Ngawi – (SIN) – Dugaan Kuat Adanya Praktik Pembengkakan Biaya (Mark-Up) Dan Penyimpangan Pengelolaan Anggaran Dana Bantuan Operasional Sekolah (BOS) Di SMKS NAGARA KEDUNGGALAR NGAWI Menjadi Sorotan Masyarakat.
komponen Utama Yang Menjadi Sorotan Adalah: pengembangan perpustakaan, administrasi kegiatan sekolah, pengembangan profesi guru dan tenaga kependidikan, pemeliharaan sarana dan prasarana Sekolah, Serta pembayaran honor.

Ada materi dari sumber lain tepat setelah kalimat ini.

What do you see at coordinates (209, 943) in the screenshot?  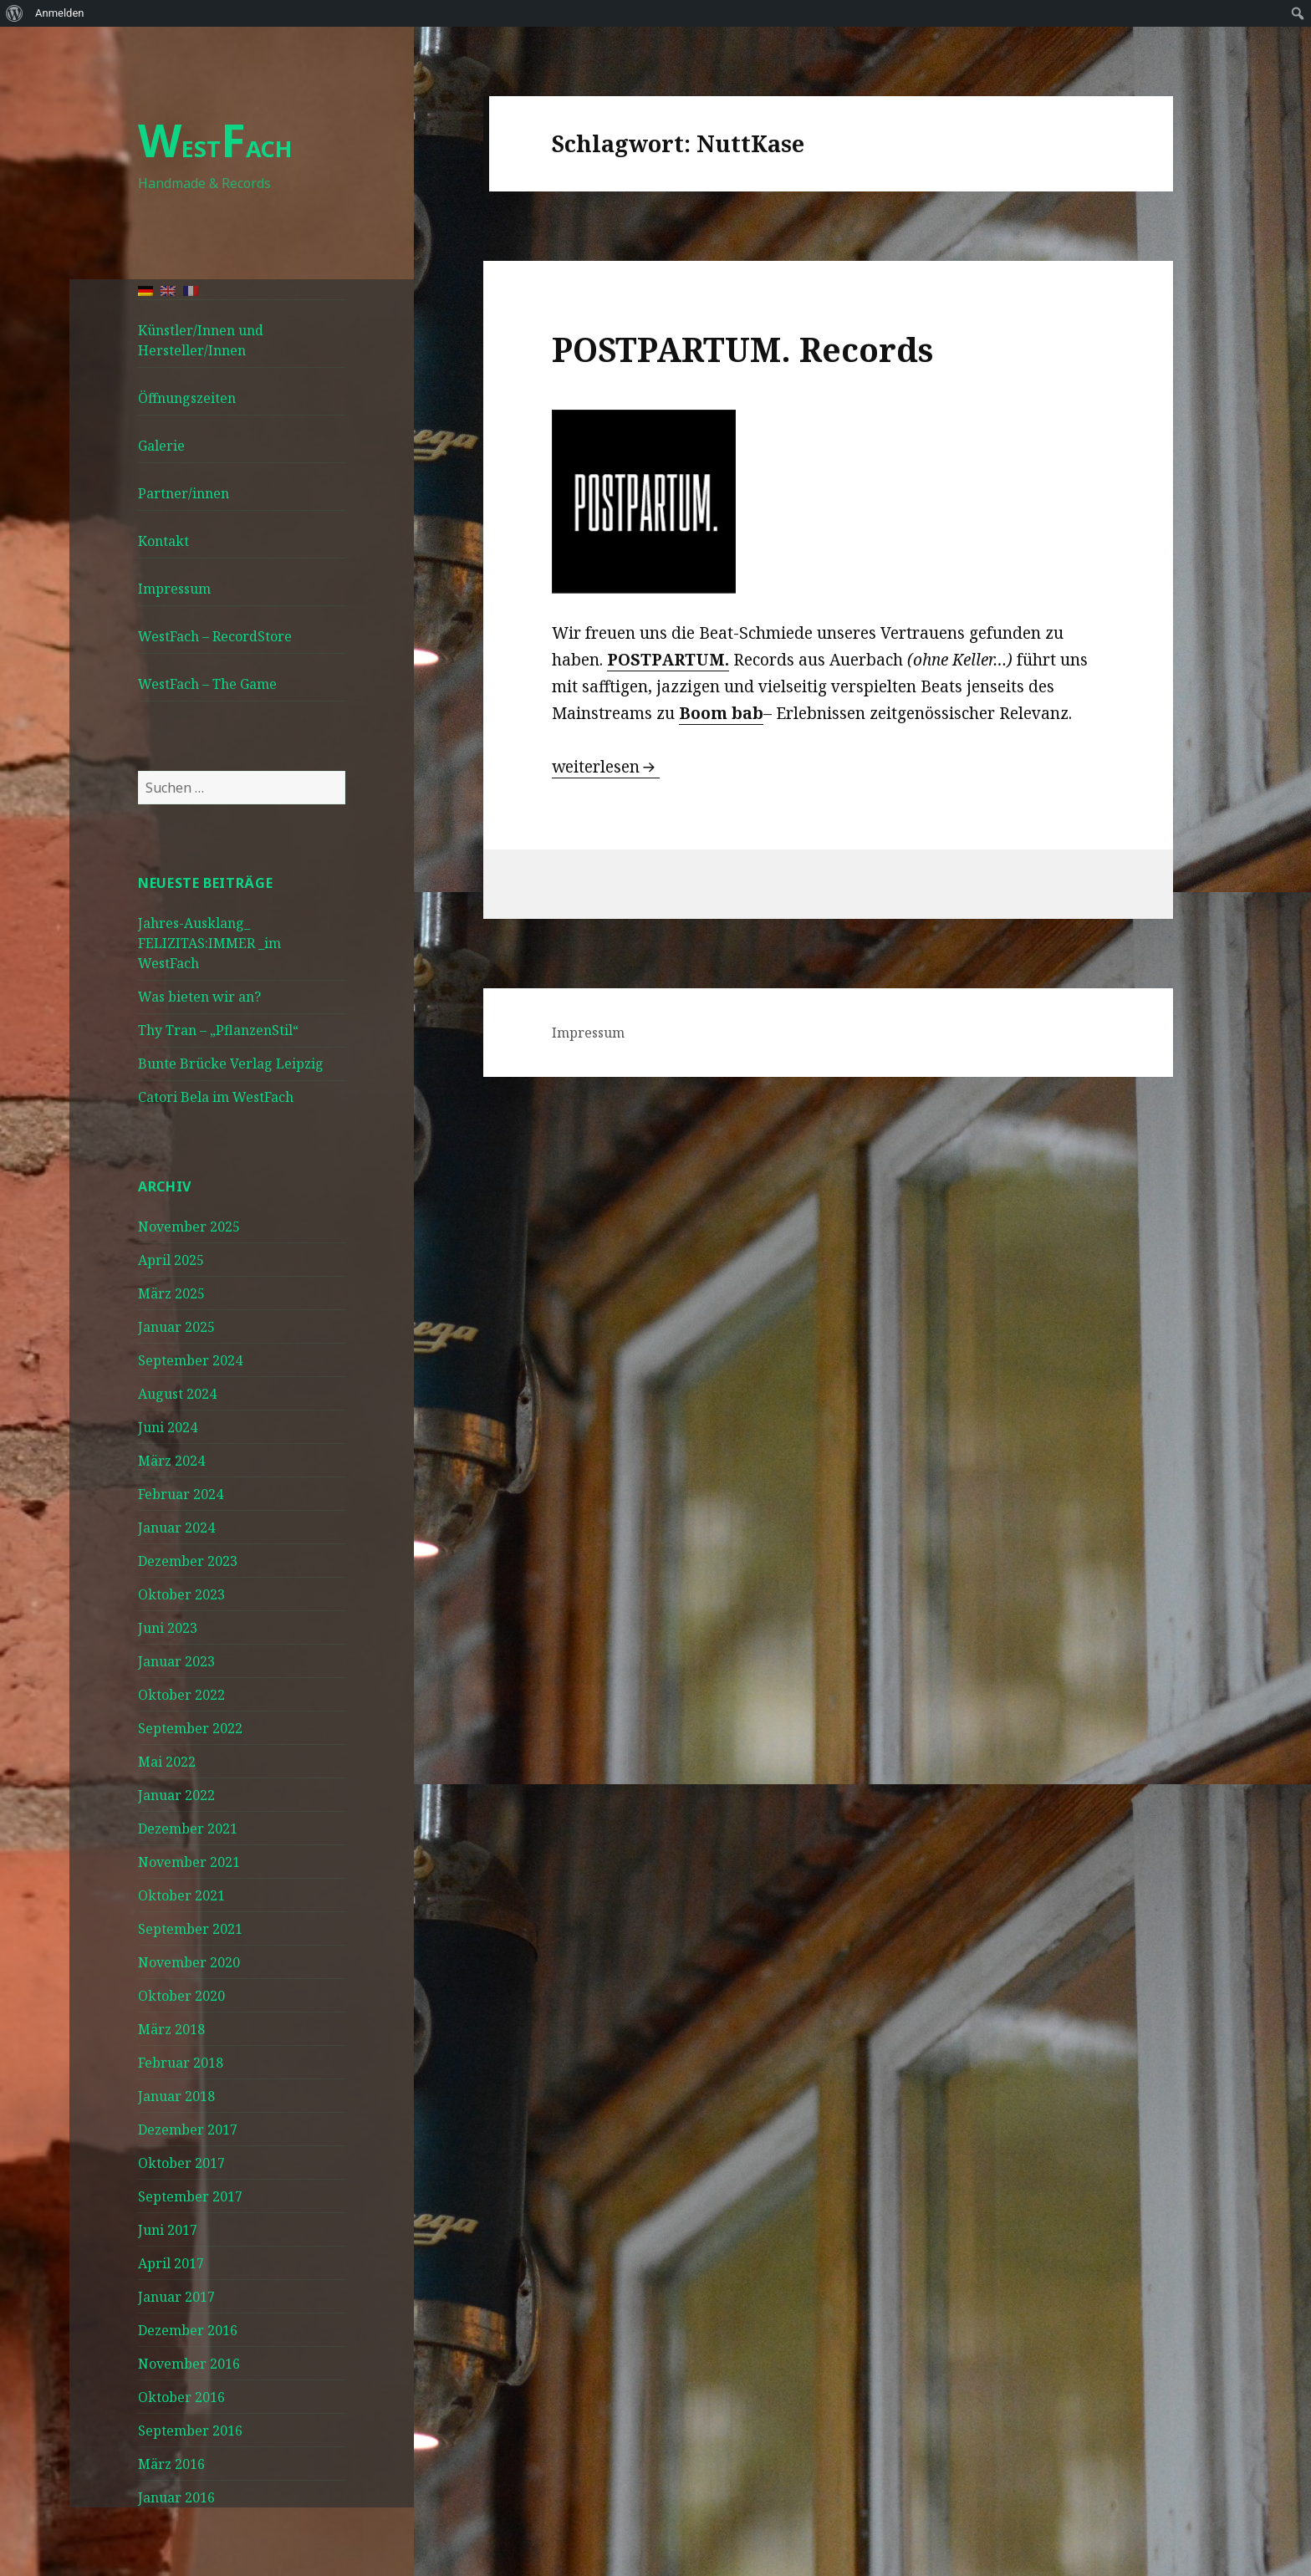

SMKS NAGARA KEDUNGGALAR NGAWI Menerima Total Alokasi Dana Rp 999.680.000 Untuk 568 Siswa Pada Tahun 2025 Yang Dicairkan Dalam 2 tahap: 22 Januari 2025 Dan 08 Agustus 2025.

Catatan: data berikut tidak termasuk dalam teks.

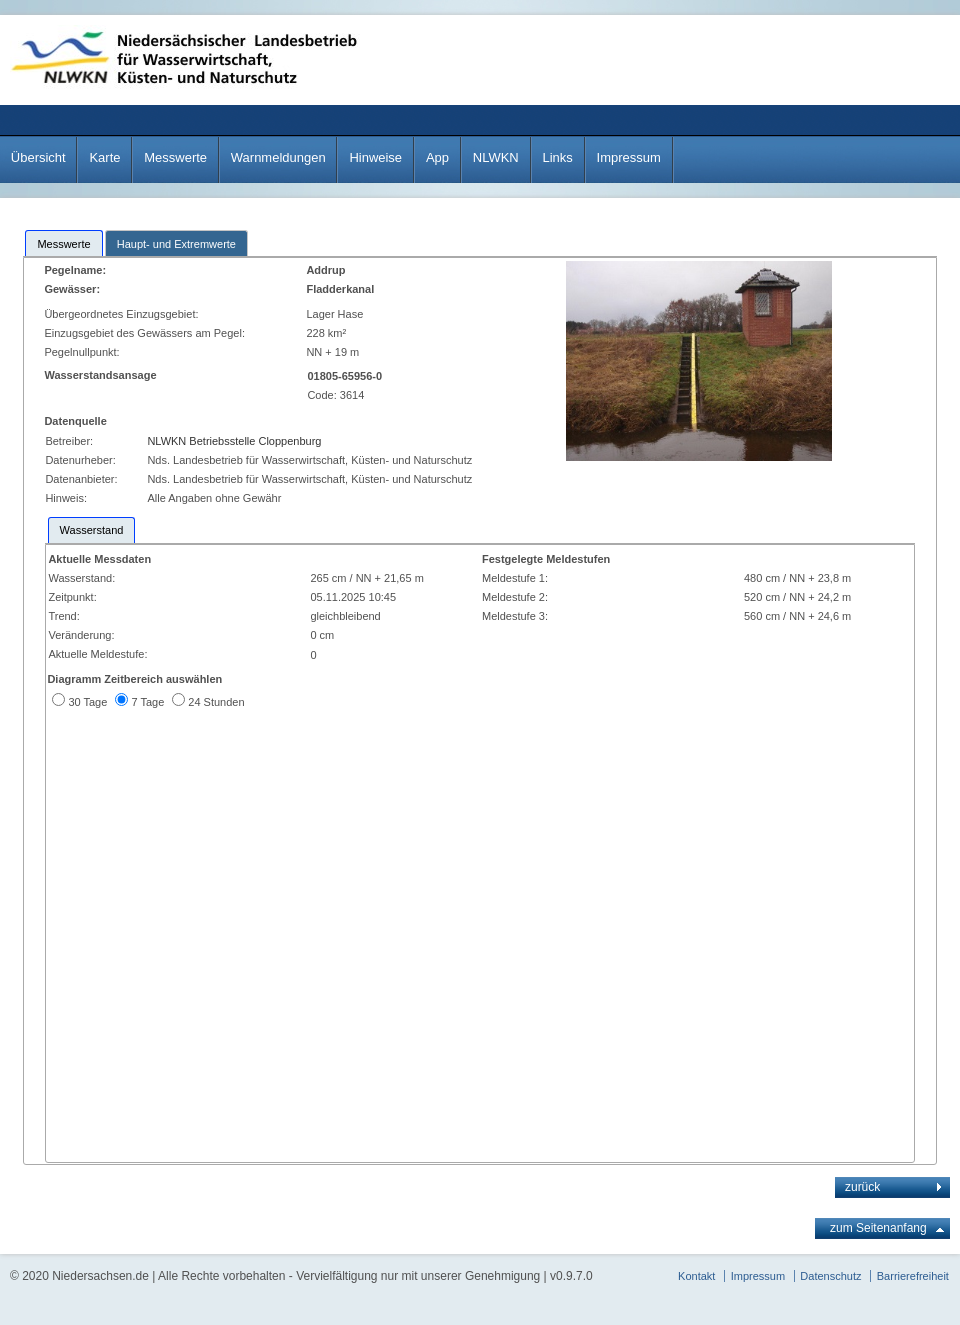 This screenshot has height=1325, width=960. Describe the element at coordinates (176, 244) in the screenshot. I see `Haupt- und Extremwerte [presentation]` at that location.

DATA TABEL PELAPORAN PENGGUNAAN ANGGARAN DANA BOS SMKS NAGARA KEDUNGGALAR NGAWI.
Tahap 1 Tahun 2025 Rp 499.840.000
*Komponen*
no 2. pengembangan perpustakaan Rp 14.025.000
no 5. administrasi kegiatan sekolah Rp 229.972.400
no 6. pengembangan profesi guru dan tenaga kependidikan Rp 6.270.000
no 8. pemeliharaan sarana dan prasarana Sekolah Rp 23.924.600
no 12. pembayaran honor Rp 126.300.000
Tahap 2 Tahun 2025 Rp 499.840.000
*Komponen*
no 2. pengembangan perpustakaan Rp 113.850.000
no 5. administrasi kegiatan sekolah Rp 34.803.000
no 6. pengembangan profesi guru dan tenaga kependidikan Rp 30.866.000
no 8. pemeliharaan sarana dan prasarana Sekolah Rp 76.835.000
no 12. pembayaran honor Rp 136.800.000
Komponen Di Atas Diduga Kuat Terindikasi Mark-Up Dan Penyimpangan, Untuk Memperkaya Diri Oknum Kuasa Pengguna Anggaran.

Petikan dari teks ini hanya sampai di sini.